Antigua is made up of three islands: Antigua, Barbuda and Redonda. Redonda is uninhabited. The capital of the country is located in Antigua, and called St. John’s. 87% of the population is of African descent, 4.7% are mixed, 2.7% are Hispanic, 1.6% are White, other is 2.7% and .9% is unspecified. Its tourism industry and offshore financial services have allowed the country to develop into one of the Caribbean’s most flourishing countries. In 2018, the population was recorded at 96,290. English is the official language of the country. Antigua and Barbuda Creole is also widely spoken on the islands.
The prime minister of Antigua and Barbuda, Gaston Alphonso Browne, has been in office since 2014.
(Prime Minister Gaston Browne)
Dishes of the country include Fungee or cornmeal, the national dish, often served with okra dumplings, seafood, Ducana or grated sweet potato steamed in a banana leaf with coconut, spices and sugar, Johnny Cakes or a doughnut, Roti or patties filled with beef, chicken or curried potatoes, Pepperpot or hearty vegetable stew and more.
(Ducana with Saltfish and Spinach)
Present day Antigua and Barbuda was originally inhabited by the Arawak and Carib groups. In 1493, Christopher Columbus landed on Antigua and claimed it as Spain’s territory. By 1632, English colonizers from St. Kitts took over. Barbuda was colonized by the English in 1678, with plans for it to become a slave breeding colony. However, the enslaved Africans who arrived on the islands managed to create and reside in their own communities.
Throughout the region, enslaved Africans were brutalized and abused so Europeans could build an economy off of free labor, and the world could enjoy sugar. Almost a million slaves worked sugar plantations in Antigua. At the time, European sugar sellers were the wealthiest profiteers in the world.
Prince Klaas, also known as Court or Kwaku Takyi, was an enslaved African from Ghana who was known for his bravery and gruesome execution. He was captured in Ghana in 1704 at 10 years-old during the Eguafo Civil War and taken to Antigua. In 1728, Kwaku began planning an elaborate uprising on the island, with the aim to establish himself as the King of the land. He recruited 87 fellow enslaved Africans to map out this 1736 revolution. However, growing impatience and impulsive outbursts from the enslaved alerted colonizers of an impending uprising, and after torturing slaves to extract information on the planning, Kwaku and his accomplices were captured.

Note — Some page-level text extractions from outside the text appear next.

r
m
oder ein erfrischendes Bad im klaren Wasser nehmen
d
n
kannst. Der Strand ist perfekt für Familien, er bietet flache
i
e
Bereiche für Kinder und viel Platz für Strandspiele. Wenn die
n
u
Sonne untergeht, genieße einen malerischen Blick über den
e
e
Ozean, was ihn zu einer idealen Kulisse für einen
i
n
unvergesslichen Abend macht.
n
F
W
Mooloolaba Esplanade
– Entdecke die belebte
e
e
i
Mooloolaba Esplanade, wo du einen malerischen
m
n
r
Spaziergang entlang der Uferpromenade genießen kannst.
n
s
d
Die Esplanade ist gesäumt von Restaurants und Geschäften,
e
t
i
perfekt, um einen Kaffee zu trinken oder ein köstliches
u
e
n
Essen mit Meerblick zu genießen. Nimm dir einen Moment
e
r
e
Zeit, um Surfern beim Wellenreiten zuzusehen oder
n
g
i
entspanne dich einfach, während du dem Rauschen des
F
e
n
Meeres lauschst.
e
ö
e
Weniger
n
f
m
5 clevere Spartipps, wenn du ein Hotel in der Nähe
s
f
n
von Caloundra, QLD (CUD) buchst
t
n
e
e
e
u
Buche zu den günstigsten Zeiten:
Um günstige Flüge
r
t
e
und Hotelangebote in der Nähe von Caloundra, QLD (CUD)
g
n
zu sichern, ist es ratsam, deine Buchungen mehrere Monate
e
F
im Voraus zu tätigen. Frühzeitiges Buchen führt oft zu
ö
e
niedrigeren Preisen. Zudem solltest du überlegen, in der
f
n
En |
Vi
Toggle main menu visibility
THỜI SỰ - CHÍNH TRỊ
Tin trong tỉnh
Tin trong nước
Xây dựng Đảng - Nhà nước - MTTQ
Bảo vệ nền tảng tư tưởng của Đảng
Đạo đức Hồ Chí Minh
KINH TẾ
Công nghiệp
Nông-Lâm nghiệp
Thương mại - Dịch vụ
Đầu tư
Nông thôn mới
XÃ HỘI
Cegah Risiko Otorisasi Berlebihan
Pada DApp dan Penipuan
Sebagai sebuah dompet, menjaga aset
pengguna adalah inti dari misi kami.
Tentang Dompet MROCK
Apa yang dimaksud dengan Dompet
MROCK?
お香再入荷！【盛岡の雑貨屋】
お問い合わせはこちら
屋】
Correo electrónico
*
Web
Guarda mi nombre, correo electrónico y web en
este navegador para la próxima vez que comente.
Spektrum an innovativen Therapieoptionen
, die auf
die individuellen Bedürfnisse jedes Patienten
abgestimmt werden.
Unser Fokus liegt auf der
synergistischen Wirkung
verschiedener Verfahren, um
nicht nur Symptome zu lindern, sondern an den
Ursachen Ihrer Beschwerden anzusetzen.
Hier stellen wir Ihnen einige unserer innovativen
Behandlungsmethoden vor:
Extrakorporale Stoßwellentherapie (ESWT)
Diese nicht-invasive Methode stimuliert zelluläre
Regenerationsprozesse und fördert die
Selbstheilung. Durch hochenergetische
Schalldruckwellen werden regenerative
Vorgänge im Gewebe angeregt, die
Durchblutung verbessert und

He and 89 other enslaved Africans were killed. Kwaku and five other leaders were murdered by severe lashing and then ‘breaking of the wheel,’ which includes tying a human being to a wheel, turning them in a circular motion and crushing their body, starting from their fingers and toes. Six of the brave men were starved to death while being hanged on iron and the other 77 were burned to death.
These public killings were meant to scare the other enslaved Africans from planning revolts, but were unsuccessful. As slavery was especially brutal in Antigua and the Caribbean, Kwaku’s resistance, and countless other slave revolts in the Caribbean and Americas, are testaments to the bravery of Black people in the diaspora, even under the most gruesome circumstances, from the slave era to the Black Lives Matter Movement. His legacy lives on.